For coach Joe Jordano, the open tryouts mark an important part of the offseason.

“We have added a few players over the years that have had an impact on our program,” Jordano said.

Hopeful prospective Panthers gathered at Trees Field last week to show the Pitt coaching staff what they could bring to the club. But nobody said making a college sports team was easy.

After just one night, the vast majority found out they wouldn’t be able to live out their dream of roaming center field or pitching the ninth for the Panthers. Although Jordano notes some tryout participants have gone on to don Panthers jerseys in the past, it’s an exception to the rule.

“Rarely do we see a player that has a major impact,” Jordano said. “The high majority of our roster will consist of recruited players.”

Not everybody went home disappointed, though.

“We are currently looking at one player,” Jordano said of the roughly 10 that tried out.
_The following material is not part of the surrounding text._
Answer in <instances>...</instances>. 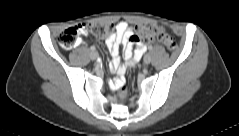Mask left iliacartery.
Segmentation results:
<instances>
[{"label": "left iliac artery", "instance_id": "obj_1", "mask_svg": "<svg viewBox=\"0 0 239 136\" xmlns=\"http://www.w3.org/2000/svg\"><path fill=\"white\" fill-rule=\"evenodd\" d=\"M148 50H152V46H148Z\"/></svg>", "mask_w": 239, "mask_h": 136}]
</instances>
Jordano didn’t name the player because he hasn’t made a final decision yet.

But why only one?

“We are not simply looking to add players,” Jordano said. “Any potential player will have to possess a skill that will improve our team and be better than a player on our current roster.”

Participants have almost no time to impress — the open tryouts are a one-night run through a gauntlet of fielding, hitting and pitching. According to Jordano, the tryout consists of “a pro-style baseball workout.”

A participant has to immediately catch the eye of assistant coach Danny Lopaze, who serves as recruiting coordinator.

Despite the long odds, tryout participants are still given an opportunity not offered at every school. Not all colleges have open tryouts like Pitt does.

Some major baseball schools, including Louisiana State, which won the College World Series last year, do hold tryouts in the fall, but others such as Texas and Nebraska limit walk-ons to a few invited recruits, or players the school liked out of high school but not enough to offer a scholarship to.

“We used to [have open tryouts],” Nebraska baseball spokesperson Shamus McKnight said. “But when the roster limit of 35 — 27 scholarship, 8 walk-ons — was imposed by the NCAA, it eliminated the need.”

Indeed, rules and regulations largely control how a program handles the tryout process. Some colleges want to take on a multitude of walk-ons but can’t because of budget limitations and fixed roster limits.

Bill Pennington of The New York Times reported in 2002 that many colleges looked to phase out walk-ons altogether in smaller sports for this very reason.

But for other schools that lack a large number of baseball scholarships to hand out, walk-ons and open tryouts are crucial.

Michigan last year built winning team around the system — five of its nine starting position players walked on. One of them, Tim Kalczynski, is now a team captain.

In addition, there’s no harm for upstart programs to search in unlikely places to find talent. Though improbable, there may always be a diamond in the rough in open tryouts.

And as long as it can happen, Pitt and other colleges will continue to hold them.